- **Activity**: Copy the lines below verbatim, but only from the line containing "l’Olympiade" through the end of the data.

(Records from a data source)
+ + +

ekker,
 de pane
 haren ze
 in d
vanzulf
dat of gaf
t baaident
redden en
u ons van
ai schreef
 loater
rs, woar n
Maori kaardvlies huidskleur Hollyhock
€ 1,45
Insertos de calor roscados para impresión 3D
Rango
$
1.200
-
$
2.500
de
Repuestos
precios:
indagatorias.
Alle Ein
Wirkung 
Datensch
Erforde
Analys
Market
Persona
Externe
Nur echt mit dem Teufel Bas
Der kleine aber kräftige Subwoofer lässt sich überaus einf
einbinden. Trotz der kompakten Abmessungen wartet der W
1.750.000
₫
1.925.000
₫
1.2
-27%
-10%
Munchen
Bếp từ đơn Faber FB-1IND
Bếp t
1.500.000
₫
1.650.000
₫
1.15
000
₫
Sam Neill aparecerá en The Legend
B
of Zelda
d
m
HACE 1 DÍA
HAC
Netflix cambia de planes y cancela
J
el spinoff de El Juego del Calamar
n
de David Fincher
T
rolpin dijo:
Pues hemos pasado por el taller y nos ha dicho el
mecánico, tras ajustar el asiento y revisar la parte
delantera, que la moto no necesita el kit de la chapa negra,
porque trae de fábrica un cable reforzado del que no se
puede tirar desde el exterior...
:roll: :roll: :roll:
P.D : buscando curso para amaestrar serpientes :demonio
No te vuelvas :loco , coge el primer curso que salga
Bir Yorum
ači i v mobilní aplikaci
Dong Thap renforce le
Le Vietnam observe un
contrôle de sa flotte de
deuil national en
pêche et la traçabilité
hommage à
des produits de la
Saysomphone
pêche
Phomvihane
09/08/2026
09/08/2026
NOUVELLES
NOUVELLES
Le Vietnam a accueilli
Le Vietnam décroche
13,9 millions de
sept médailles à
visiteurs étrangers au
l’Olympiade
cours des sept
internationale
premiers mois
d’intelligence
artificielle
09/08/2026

+ + +

- **Exercise solution**:
l’Olympiade
cours des sept
internationale
premiers mois
d’intelligence
artificielle
09/08/2026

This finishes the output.